Decadal changes in the SH climate appears to be linked with the SAM as well. Analyses presented in Sect. 4 indicate that the difference in the SSTA pattern in relation to the SAM between the two periods is primarily attributed to the non-annular spatial component of the SAM for the two periods. During the first period, the non-annular component of the pressure pattern associated with the SAM was found over the Bellingshausen and the Weddell Seas, which yielded a dipole-like SST response in the SH high latitudes. During the second period, however, the zonally asymmetric component was found in the eastern central Pacific, which consequently induced SST cooling in the central Pacific. Although the importance of the non-annular component of the SAM in affecting local climate variability was highlighted in earlier studies (Hall and Visbeck 2002; Lefebvre and Goosse 2005; Lefebvre et al. 2004; Limpasuvan and Hartmann 2000; Screen et al. 2009; Stammerjohn et al. 2008), its decadal variability has not been fully documented thus far. Further, it is generally understood that the SAM is modulated largely by global warming with a positive-phase dominance of the SAM under increased greenhouse gas conditions (Cai et al. 2003; Fyfe et al. 1999; Marshall et al. 2004; Miller et al. 2006). However, changes in the specific spatial structure of the SAM in association with global warming are not well understood. Given the importance of the SAM in the SH climate variability in the coming decades, it is imperative to pursue a better understanding of the decadal change in the SAM, particularly in its spatial structure.

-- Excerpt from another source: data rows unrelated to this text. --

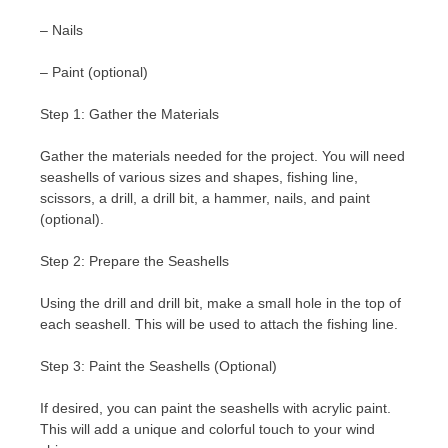
– Nails
– Paint (optional)
Step 1: Gather the Materials
Gather the materials needed for the project. You will need
seashells of various sizes and shapes, fishing line,
scissors, a drill, a drill bit, a hammer, nails, and paint
(optional).
Step 2: Prepare the Seashells
Using the drill and drill bit, make a small hole in the top of
each seashell. This will be used to attach the fishing line.
Step 3: Paint the Seashells (Optional)
If desired, you can paint the seashells with acrylic paint.
This will add a unique and colorful touch to your wind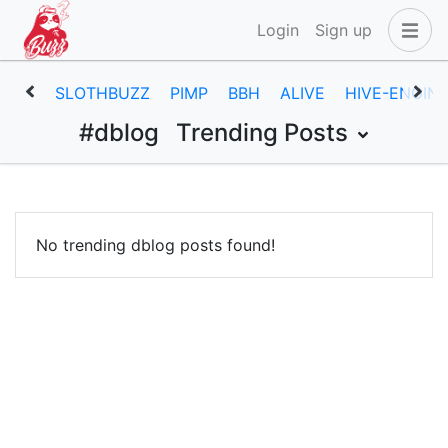
Login
Sign up
SLOTHBUZZ
PIMP
BBH
ALIVE
HIVE-ENGIN
#dblog
Trending Posts
No trending dblog posts found!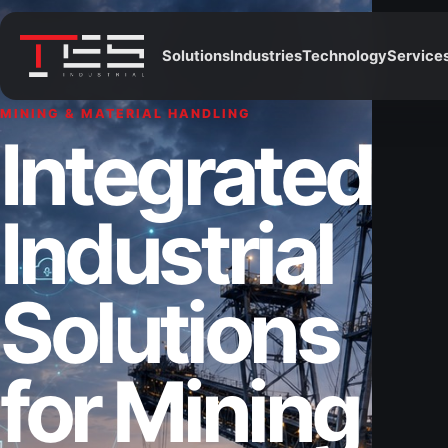
Solutions
Industries
Technology
Service
MINING & MATERIAL HANDLING
Integrated
Industrial
Solutions
for Mining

One notable point in the present study is that the dominant mode of SST variability changed from the ENSO in the first period into the SAM in the second period. Further, the first mode (i.e., the ENSO-related mode for the first period and the SAM-related mode for the second period) explains approximately 30 % of the total variance in the raw SST dataset, which is twice as much as that explained by the second mode. This finding reflects that there has been a decadal change in the dominant physical mechanism affecting the SH climate. The cause or reason for this decadal change, however, cannot be investigated in detail in the present study, which, in a large part, is due to the short analysis period. Therefore, future investigation based on model experiments or datasets under the auspices of the Intergovernmental Panel on Climate Change (IPCC) is required to further explore the detailed mechanism of this physical change. Also, studies regarding contribution of global warming or Antarctic sea-ice trends on SH SST variability will provide more accurate understanding of SH climate change.